Saturday, February 4, 2012

How To Get a Good Job Even If You're Painfully Shy

Shy PeopleShy People (Image via The world, especially the world of work, seems to be stacked against introverts.  Shy people who work better alone, and often try to avoid team activities, are last in line for promotions, pay raises, and consideration for better jobs, while the loquacious back slappers always seem to be favored by management.

If you encounter this in your workplace, and you happen to be one of the shy ones, there’s no need to lie down and take it.  Under effective leadership, organizations can get the most out of everyone.  If this is not happening, chances are leadership of the organization is messing up in other areas as well.

What can be done about this terrible situation?  Well, for starters, if you’re shy, and you’re in a job that requires working closely with others, you just might have picked the wrong occupation.  If you’re just starting out in the business world, take a look at the kinds of jobs that are a better match for your personality.  Secondly, research the organization before committing to work for it.   Is there a lot of absenteeism or employee turnover?  Do workers complain about working conditions?  While not absolute indicators of poor leadership, they should certainly be taken as warning signals.

What Strengths Do Shy People Bring to the Job?

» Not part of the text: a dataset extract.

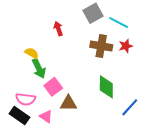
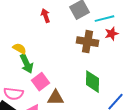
cyan line: (119, 22) -> (105, 19), turned -42
red arrow: (58, 29) -> (46, 16), moved
red star: (126, 46) -> (112, 34), moved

While the outgoing types bring a lot of benefit to an organization; assuming they have the requisite technical skills; shy people also have traits that make them potentially valuable employees.  Shy people tend to be cautious thinkers, and there are times when hesitation before plunging into a project can avoid wasted time and resources.  Shy people are often thought of as push overs, but the meek are also considered more approachable, a good trait in customer service employees, for instance.  When the tension level in an organization is high, aggressive personalities can exacerbate the situation, whereas the shy person’s calmness and serenity can be what’s needed to cool everyone down.  The vulnerable-seeming shy person is often the best employee for dealing with certain clients, such as the emotionally or physically disabled, and shy, unassuming people appear more trustworthy than the overly aggressive types.

What Careers are Best for Shy People?

During the job search, the shy personality should look for an organization that provides an enabling, welcoming environment where his or her skills can be put to best use, and where every employee is valued for what they bring to the organization. 

Following are some of the best career fields for shy people:

Free lance journalism:   Many publications, print and on-line, use a lot of material provided by writers not on staff.  Writers seldom have to make face-to-face contact with editors.  In the old days, everything was done by phone, fax, and mail.  Nowadays, much of it is done on-line.  Free lance writers have to interview subjects occasionally, but even this can often be done on-line or via email.

Researcher:  All types of organizations have need of research, and a researcher spends his time compiling data to be used by others in reports, speeches, and other activities.  There is seldom need for direct contact with others, other than delivering the occasional report.  By focusing on an area in which you are interested and have skills, this is a career field that is perfect for the introvert.

Bookkeeper or Accountant:  If you’re more comfortable with columns of figures than rooms full of people, this is a great career field.   Most of your time will be spent at your desk or computer terminal crunching numbers, and the amount of interaction you have with fellow workers or clients is minimal.

On-line Store Owner:  For the technically savvy individual, this is a great way to have your cake and eat it too.  Operating an on-line store to sell your goods or services to customers allows you to interact at a distance with large numbers of people without ever having to deal with them directly.  You can do live chats or handle issues through email without having to talk on the phone or in person to anyone.

Landing That First Gig

Except for starting your own business, the biggest hurdle for shy people is often the job interview.  How does a shy person compete with the aggressive outgoing personality?  It’s actually not as hard as you might think.  Here are a few hints for doing well on a job interview, even if you’re painfully shy:

Do lots of research:  Learn as much as you can about the organization to which you’re applying.  Taking the effort to get to know the company is a sure way to impress most interviewers.

Watch your body language:  During the interview, make eye contact without staring, and avoid postures like folding your arms or leaning away from the interviewer, or looking down at the floor when speaking.  And, when speaking, speak clearly and in a voice that the interviewer can hear without leaning forward herself or asking you to repeat what you said.  Don’t rush to answer a question.  Take a breath and think before you speak.  Listen carefully; in fact, try to let the interviewer do most of the talking.

Rehearse:  That’s right; get a friend to play the part of the interviewer, and practice until you feel comfortable with whatever questions might be thrown at you.

Be better than the competition:  This was advice given to minorities during the era before the Civil Rights movement and legislation opened doors; be better than the other guy if you want the job.  The same is true of shy people.  Let your resume and your responses to questions leave no doubt in the interviewer’s mind that, shy or not, you’re the absolutely best person for the job.